• _TASK_
Each line from the one that contains "防犯工事を始め、防水工" through the end of the entries should be repeated exactly, with nothing added.

(Beginning of RECORD SET)

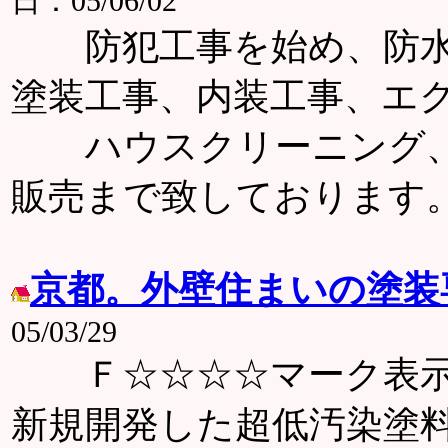
日：05/06/02
防犯工事を始め、防水工
塗装工事、内装工事、エ
ハウスクリーニング、
販売まで致しております
京都。外壁住まいの塗装
05/03/29
Ｆ☆☆☆☆マーク表示製
新規開発した超低汚染塗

(End of RECORD SET)

• _EXERCISE SOLUTION_
防犯工事を始め、防水工
塗装工事、内装工事、エ
ハウスクリーニング、
販売まで致しております
京都。外壁住まいの塗装
05/03/29
Ｆ☆☆☆☆マーク表示製
新規開発した超低汚染塗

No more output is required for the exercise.